WORK INSTRUCTIONS:
Below are lines of data; restate word for word those running from the line containing "villa foral se" to the line containing "pueda hacer entrega", inclusive, and no others.

Collected data

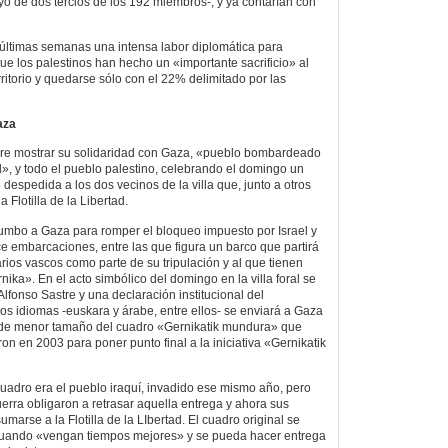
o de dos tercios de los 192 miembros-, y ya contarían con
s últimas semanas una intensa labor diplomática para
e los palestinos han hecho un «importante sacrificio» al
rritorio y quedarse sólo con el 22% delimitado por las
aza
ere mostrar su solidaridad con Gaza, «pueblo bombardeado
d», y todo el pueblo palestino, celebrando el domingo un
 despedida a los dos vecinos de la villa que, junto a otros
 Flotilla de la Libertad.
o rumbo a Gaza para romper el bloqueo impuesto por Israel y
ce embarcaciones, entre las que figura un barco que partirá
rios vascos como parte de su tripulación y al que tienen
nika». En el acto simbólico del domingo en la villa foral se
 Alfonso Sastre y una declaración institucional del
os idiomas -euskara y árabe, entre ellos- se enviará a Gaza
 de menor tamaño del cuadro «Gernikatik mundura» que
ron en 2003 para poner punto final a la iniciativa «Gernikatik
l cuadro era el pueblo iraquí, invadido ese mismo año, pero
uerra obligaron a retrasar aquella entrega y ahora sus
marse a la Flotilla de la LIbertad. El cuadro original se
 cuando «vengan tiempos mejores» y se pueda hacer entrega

==

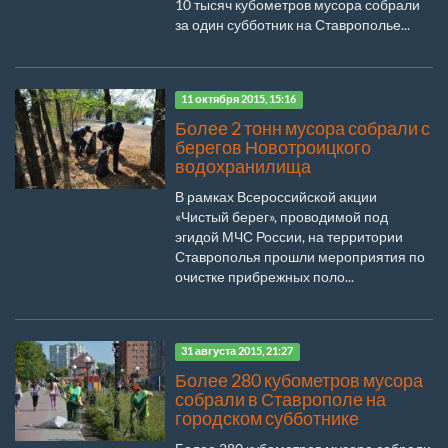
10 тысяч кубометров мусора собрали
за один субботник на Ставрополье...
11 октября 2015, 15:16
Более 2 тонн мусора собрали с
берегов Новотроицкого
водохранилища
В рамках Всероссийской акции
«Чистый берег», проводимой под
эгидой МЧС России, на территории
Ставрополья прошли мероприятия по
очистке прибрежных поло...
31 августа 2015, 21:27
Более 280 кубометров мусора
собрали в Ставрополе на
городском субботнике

COMPLETED EXERCISE:
nika». En el acto simbólico del domingo en la villa foral se
 Alfonso Sastre y una declaración institucional del
os idiomas -euskara y árabe, entre ellos- se enviará a Gaza
 de menor tamaño del cuadro «Gernikatik mundura» que
ron en 2003 para poner punto final a la iniciativa «Gernikatik
l cuadro era el pueblo iraquí, invadido ese mismo año, pero
uerra obligaron a retrasar aquella entrega y ahora sus
marse a la Flotilla de la LIbertad. El cuadro original se
 cuando «vengan tiempos mejores» y se pueda hacer entrega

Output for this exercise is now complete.